What you need to know about disability insurance

Mark Henricks

Most people’s biggest financial asset isn’t their home or their car – it’s their ability to work for a paycheck. Yet while the vast majority of people insure homes, vehicles and personal possessions, only a few insure against losing the ability to earn a living.

However, a solution already is available. Disability insurance is designed to replace part of your earnings if you’re unable to work because of accident or illness.

Short-term disability insurance will provide benefits for up to one year. Long-term disability insurance may pay for a set number of years, such as five years. Or it may last until you reach a certain age, like 65.

Most people with disability insurance buy it through an employer, with the employee paying the premiums through payroll deduction. The average cost to the employee of disability insurance bought this way is about $250 a year, according to Mike Fish, vice president of voluntary benefits for The Hartford.

But many workers aren’t covered. As of 2005, about 100 million Americans were not protected by private disability insurance, according to the Council for Disability Awareness, an insurance industry education group.

What you need to know about disability insurance
What you need to know about disability insurance

Disability risk

The risk of disability may be higher than you think. About 30 percent of today’s 20-year-olds will become disabled before they retire, according to the Social Security Administration.

The most common causes of disability are muscle and bone disorders, cancer, and cardiovascular or circulatory problems, according to a 2010 study by the Council for Disability Awareness.

The effects can be serious. A 25-year-old earning $50,000 a year who becomes permanently disabled could lose $3.8 million in future earnings, according to Life Happens, a nonprofit that helps consumers make insurance decisions.

And few appreciate the risk of becoming disabled. The Council for Disability Awareness study found that only 7 percent of Americans knew the chances of becoming disabled were three in 10.

Filing a claim and collecting disability benefits requires written proof that the policyholder is unable to work. The insurer may want to see the policyholder’s medical records, and it sometimes pays for a doctor to examine the policyholder.

Selecting disability insurance

Disability insurance is becoming more popular among individual buyers. The Insurance Information Institute says that from 2010 to 2011, the number of new individual disability policies purchased rose 3 percent.

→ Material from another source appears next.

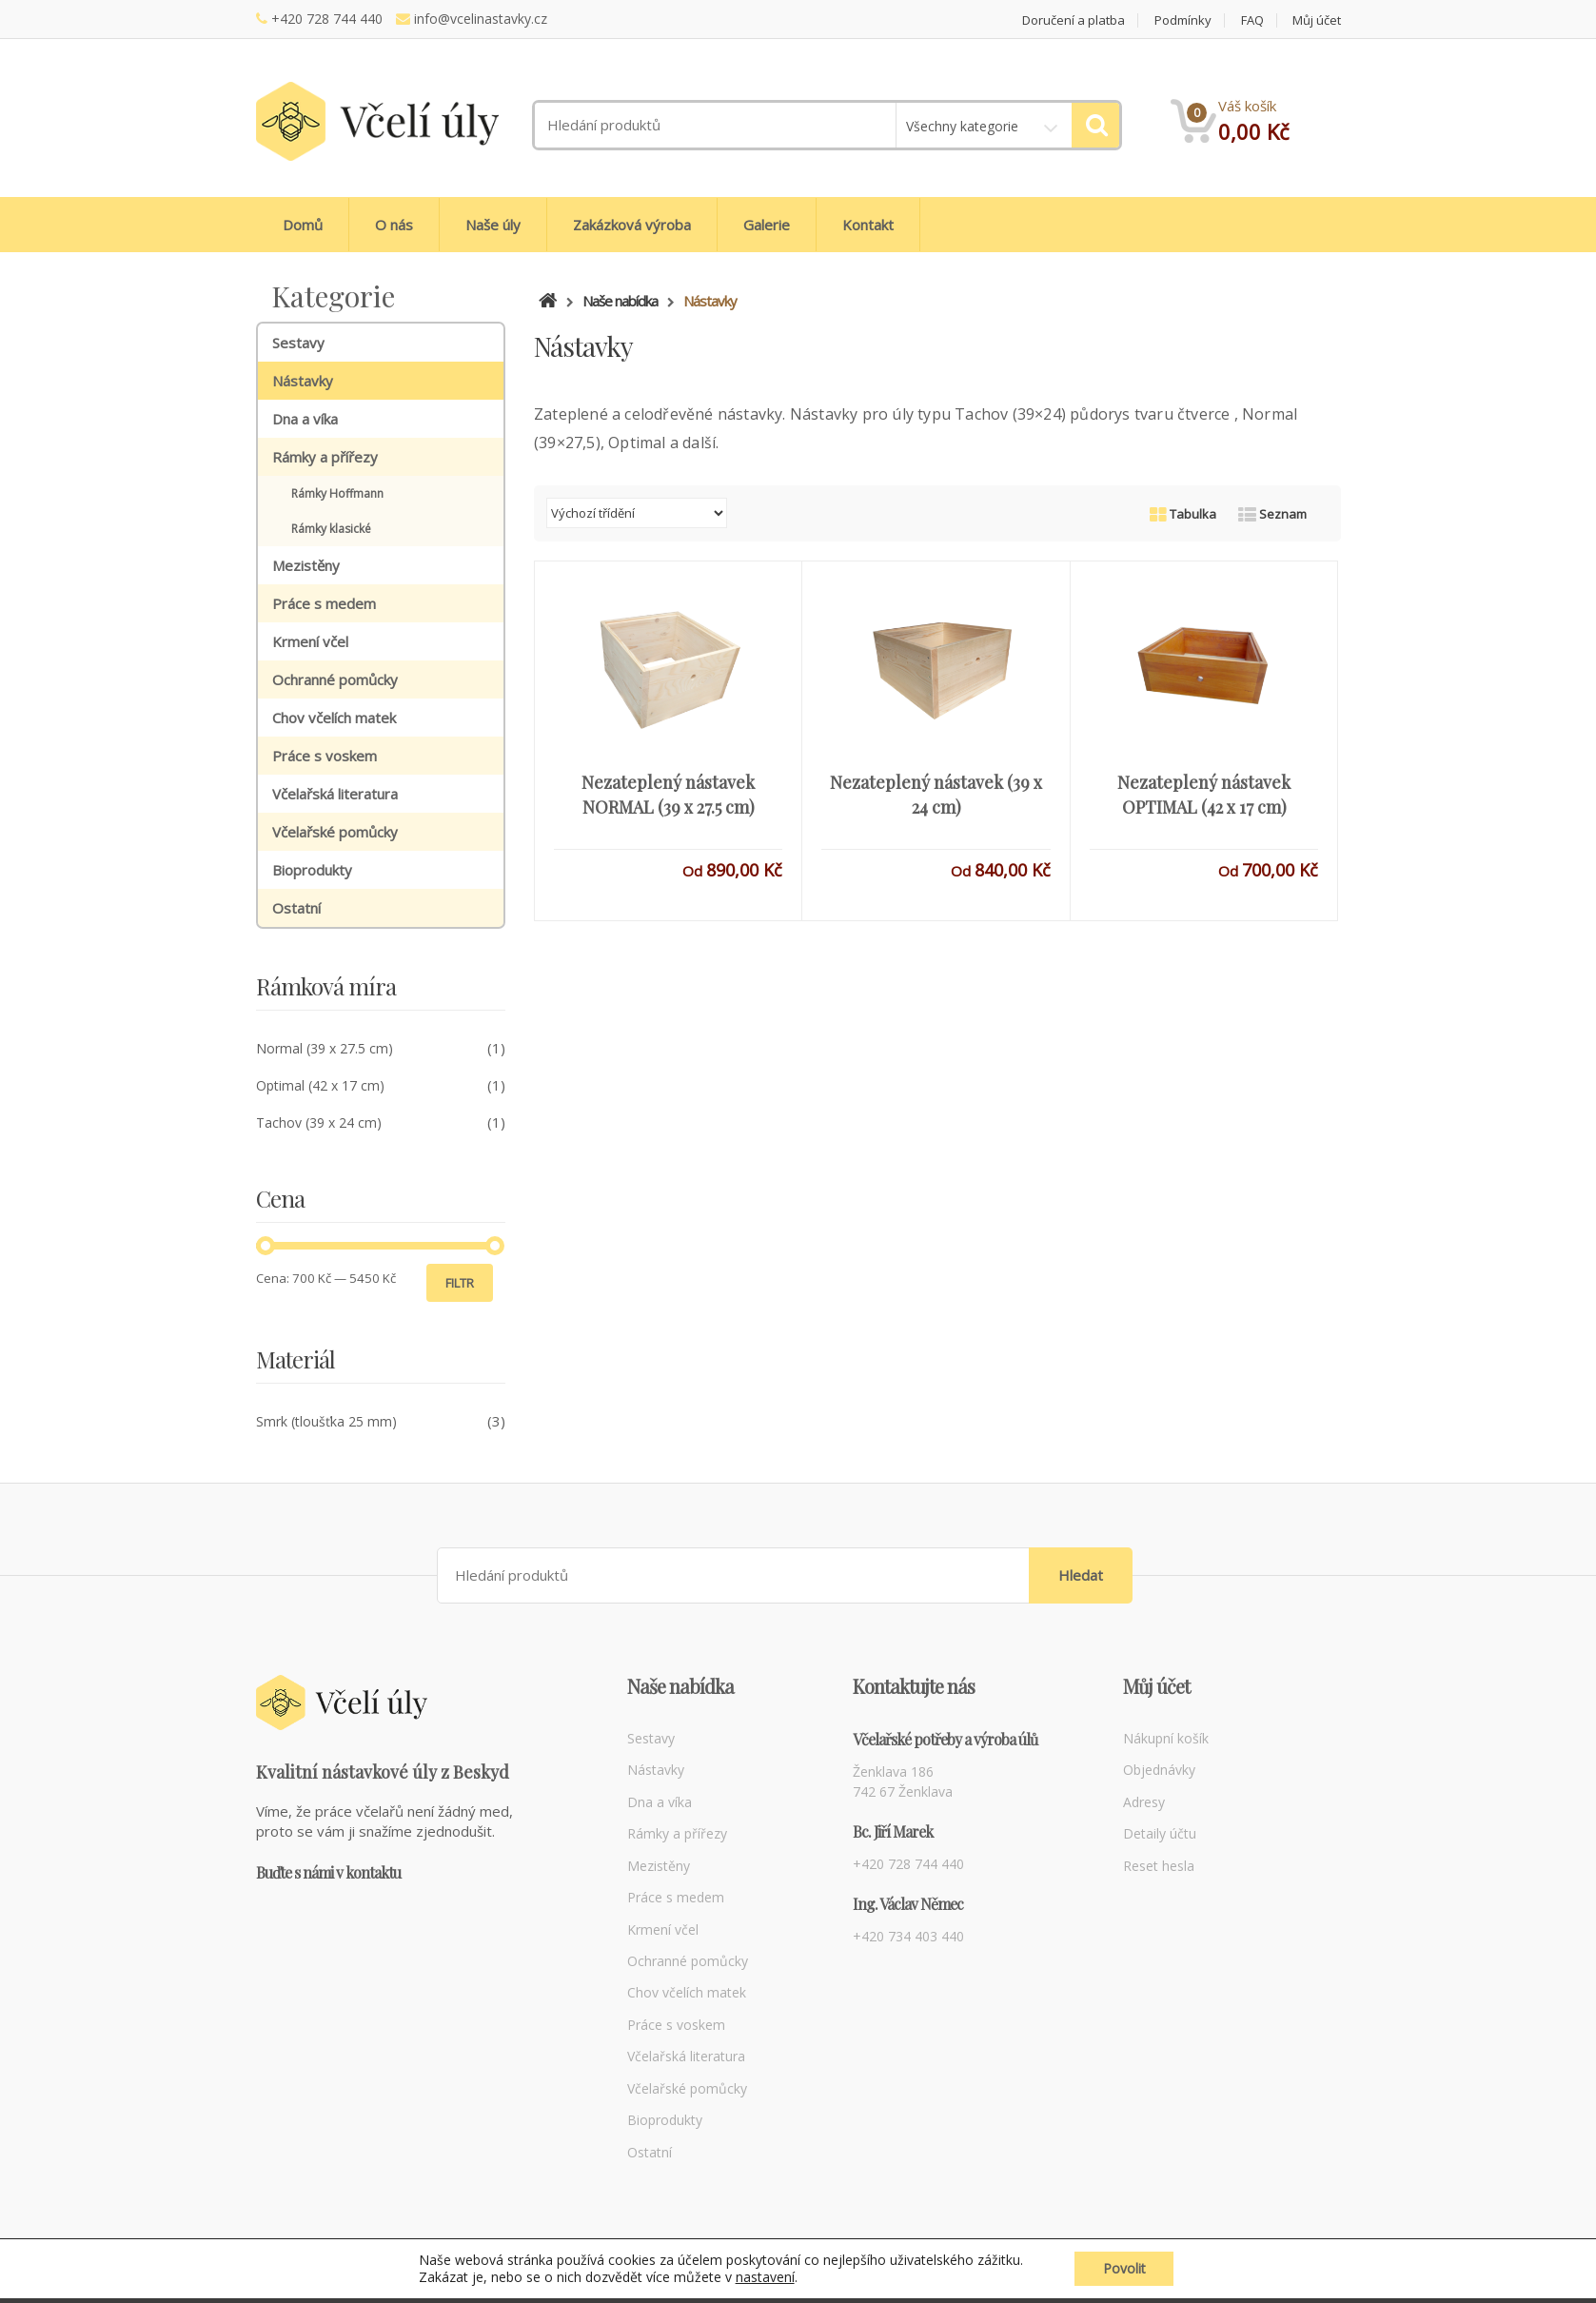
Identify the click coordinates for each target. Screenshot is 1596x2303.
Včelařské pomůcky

The institute provides a guide highlighting key issues surrounding disability insurance:

1. Definition of disability. Carefully read how the policy describes disability. Some policies pay only if you’re unable to work at any occupation. Others will pay benefits only if you can’t perform in your normal occupation.

2. Benefit period. The policy will state how long you’ll receive monthly benefits if you’re disabled. The best choice is a policy that pays until you’re 65. After that, Social Security disability should be able to provide financial support. A typical short-term disability policy will pay benefits for three to six months.

3. Percentage of income replacement. Disability insurance “is not designed to be a full-income replacement,” says John Harmeling, senior vice president of worksite marketing at Aflac, a provider of supplemental insurance. Most coverage will replace 50 percent to 60 percent of pre-disability income, although some go as high as 70 percent or 80 percent.

Employers typically want to limit the amount to encourage employees to return to work when they are able, Harmeling says. So coverage purchased through an employer is more likely to replace 50 percent to 60 percent of an employee’s income.

4. Are both accidents and illness covered? Some policies exclude illness as a cause, and this coverage typically is less expensive than coverage that includes illness as a cause. However, illness is more likely to cause a disability than an accident. According to the Council for Disability Awareness, fewer than 10 percent of long-term claims result from injuries.

5. Waiting period. A policy won’t begin paying until the policyholder has been unable to work for a certain period. This also may be called the elimination period. A typical waiting period is 60 to 90 days, according to the Insurance Information Institute.

Also, keep in mind that you won’t receive your first disability check until 30 days after the waiting period ends. Another thing to note: Some policies will pay partial benefits if you are able to work part-time.

Disability’s future

Employer support for company-paid disability insurance has been shrinking as businesses try to manage rising health care costs.

“The recession has caused many companies to scale back the amount of coverage or to remove it altogether,” Harmeling says.

To appeal to employees who buy individual disability insurance, insurers are starting to emphasize flexibility and customization. The Hartford is rolling out a new plan for employers that lets workers choose weekly benefit amounts from $200 to $1,000. Benefits can start from eight to 30 days after a covered injury or illness that isn’t connected to work. And workers can decide to receive benefits for up to 104 weeks.

Aflac also is launching a new disability coverage for employer groups in 2013. “It will allow for more customization, higher income replacement and improved benefits,” Harmeling says.

While insurers are targeting younger workers with these new flexible plans, disability can happen to anyone. Even if workers don’t buy disability insurance, it’s something they should educate themselves about.

“Anyone who wants to safeguard their standard of living should consider the benefits of short-term disability insurance,” Harmeling says.